Diana and her young daughter– while driving back to Gatlinburg from Newfound Gap, and against the wishes of my kids, I crossed over the median to stop at an overlook and take a photo. Drivers aren’t really supposed to do this but sometimes I’m a rule breaker. And I looked like I was not alone. There was a truck with a family of 3 pulled over too. As it turns out they were stranded. The national park has little to no cell service and not lot of law enforcement traffic on the roads. We tried to jump their truck to no avail and with none of us having cell service, calling a wrecker was out of the question. So Diana piled in the backseat while, once again, we broke a rule as her daughter climbed onto her lap so I could drive us all to Gatlinburg. The closer we got, cell service returned and she was able to call the Insurance company. I took her to a service station whose employee was not very kind and said they could not help her that day. I asked for the number of someone that could and the employee very curtly told us to “have a credit card ready cuz you’ll have to pay upfront.
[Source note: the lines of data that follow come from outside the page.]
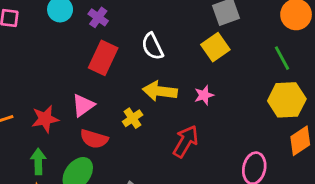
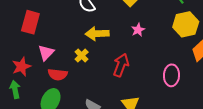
red rectangle: (103, 58) -> (30, 22), moved
pink star: (204, 95) -> (138, 30), moved
green arrow: (38, 161) -> (15, 89), moved

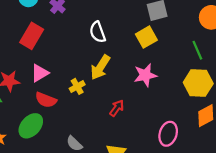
pink star: (138, 30) -> (145, 75), size x1.5
yellow arrow: (97, 34) -> (100, 67), turned -70
red arrow: (121, 65) -> (117, 108), size x0.7

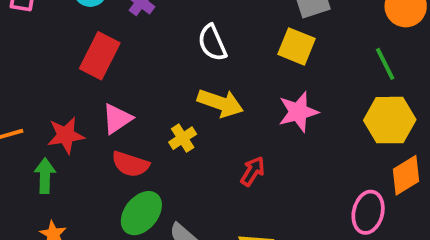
yellow square: (146, 37) -> (296, 46), turned -35
yellow arrow: (100, 67) -> (220, 103), turned -100
green ellipse: (31, 126) -> (141, 213), moved
pink ellipse: (168, 134) -> (368, 212), moved

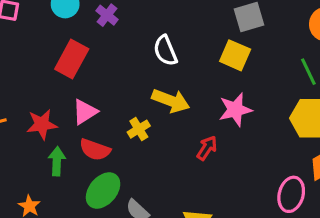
red arrow: (253, 171) -> (207, 148), moved
green arrow: (45, 176) -> (57, 161), moved

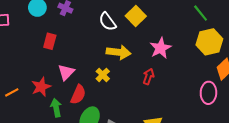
yellow square: (235, 55) -> (136, 16), moved, turned 36
red rectangle: (72, 59) -> (50, 41), size x0.7
red semicircle: (95, 150) -> (78, 95), turned -72

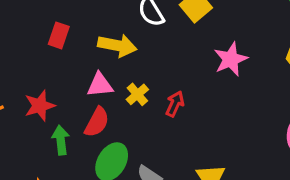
yellow arrow: (119, 52) -> (117, 45), moved
pink triangle: (66, 72) -> (100, 85), moved, turned 36
red arrow: (148, 76) -> (175, 104), moved

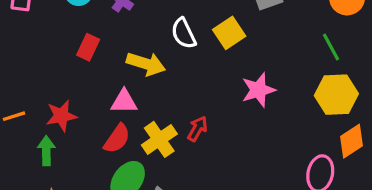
yellow cross: (137, 94) -> (159, 139), moved, size x1.5
green arrow: (61, 140) -> (46, 151), moved

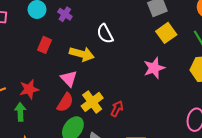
yellow square: (229, 33) -> (166, 33), moved
pink triangle: (124, 102) -> (69, 79), turned 48
red arrow: (197, 129) -> (117, 109), moved

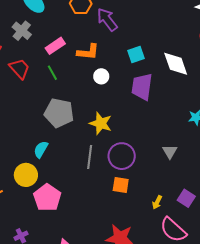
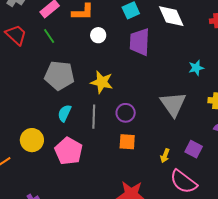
cyan semicircle: (41, 149) -> (64, 113), moved
gray triangle: (170, 152) -> (173, 104), size x1.8
purple circle: (122, 156) -> (126, 113), size x0.7
pink pentagon: (47, 198) -> (69, 151), moved

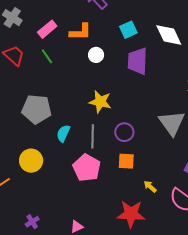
gray pentagon: (59, 75) -> (37, 109), moved
pink pentagon: (69, 151) -> (87, 168), moved
yellow arrow: (165, 156) -> (150, 187), moved, turned 112

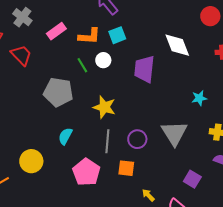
cyan square: (128, 30) -> (117, 35), moved
green line: (47, 56) -> (82, 65), moved
gray pentagon: (37, 109) -> (58, 92), moved
purple circle: (124, 132) -> (137, 139), moved
gray line: (93, 136) -> (107, 141), moved

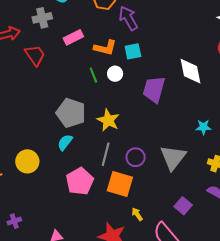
gray cross: (22, 17) -> (42, 18), turned 30
gray pentagon: (58, 92) -> (71, 113), moved
orange square: (126, 168) -> (120, 184), size x1.5

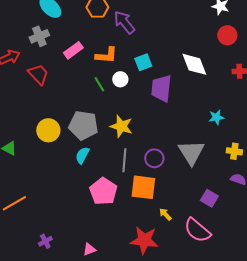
cyan square: (133, 51) -> (143, 62), moved
yellow circle: (27, 161) -> (48, 130), moved

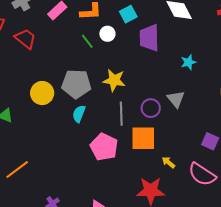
cyan star: (216, 117) -> (188, 62), moved
gray triangle: (191, 152) -> (176, 99), moved, size x0.7

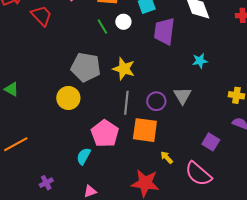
yellow circle: (42, 93) -> (68, 98), moved
cyan semicircle: (79, 114) -> (84, 156), moved

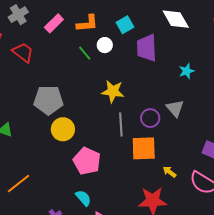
gray pentagon: (86, 67) -> (48, 100), moved
pink pentagon: (105, 134) -> (87, 161), moved
cyan semicircle: (84, 156) -> (83, 198), moved, turned 120

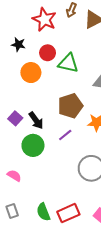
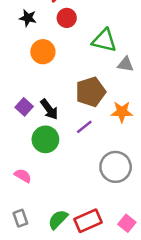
red circle: (48, 53) -> (67, 18), moved
green triangle: (68, 63) -> (104, 40), moved
green semicircle: (43, 212) -> (58, 219), turned 66

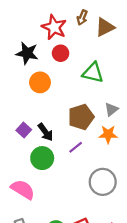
black star: (28, 18) -> (27, 53), size x1.5
gray triangle: (126, 64) -> (111, 109), moved, turned -48
pink semicircle: (23, 176) -> (23, 189), size x1.6

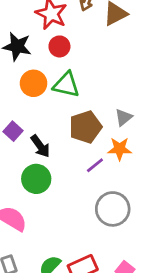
green triangle: (93, 73) -> (66, 85), moved
purple square: (24, 130) -> (13, 131), moved
purple line: (76, 147) -> (95, 165), moved

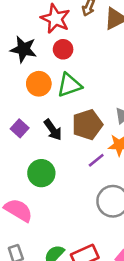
green triangle: (66, 85) -> (69, 85), turned -32
black arrow: (40, 146) -> (53, 130), moved

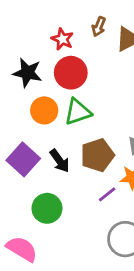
red star: (55, 19) -> (62, 39), size x0.7
red circle: (63, 49) -> (71, 73), size x1.5
purple square: (20, 128) -> (23, 159), size x1.6

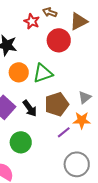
brown arrow: (99, 27) -> (50, 12), moved, turned 88
red circle: (71, 73) -> (59, 40), moved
We don’t work for free up here….”
Diana and her family were visiting from Maryland and were staying at an RV Park. What impressed me was that this woman never got upset of flustered. She took everything In stride, telling her daughter, “we’ll get it all worked out. Just adds to the adventure of our vacation….”
I saw them again in town later and she thanked me again. Later that evening I got a text from her thanking me again for being “a blessing …”
Mavis- Mavis works on a housekeeping staff at a hotel in Nashville. When I said good morning to her, she about jumped out of her skin. I apologized for startling her and she said, “it’s alright…. you are such a breath of fresh air. Most people either say nuthin’ or are so grouchy in the morning from too much nighttime fun…so ya surprised me…”
We talked about the weather and the city of Nashville a bit and I told her to have a nice day. “Well it certainly is off to a blessed beginnin’ thanks to you.” And It was a wonderful rest of my day thanks to Mavis!
Officer M of the Kentucky State Police- Officer M took it upon himself to pull me over on the Interstate to ask for my drivers license. He wished to remind me to change Into “shoes not made of lead”, doing him the “favor of slowing down so y’all get home safely.” Apparently after we stopped to get get lunch, the fast food had all gone to my foot and I was a little heavy on the accelerator! I thanked him for the reminder and promised to slow it down. 
I am a firm believer that what you put out into the world, comes back to you. I believe that people matter. I believe that we all crave human connection. I believe that if you talk to people, make eye contact, say hello and wait for a response, you can make some amazing connections and get to know some really interesting people. You can make people feel as though they matter. And will feel as though you matter too.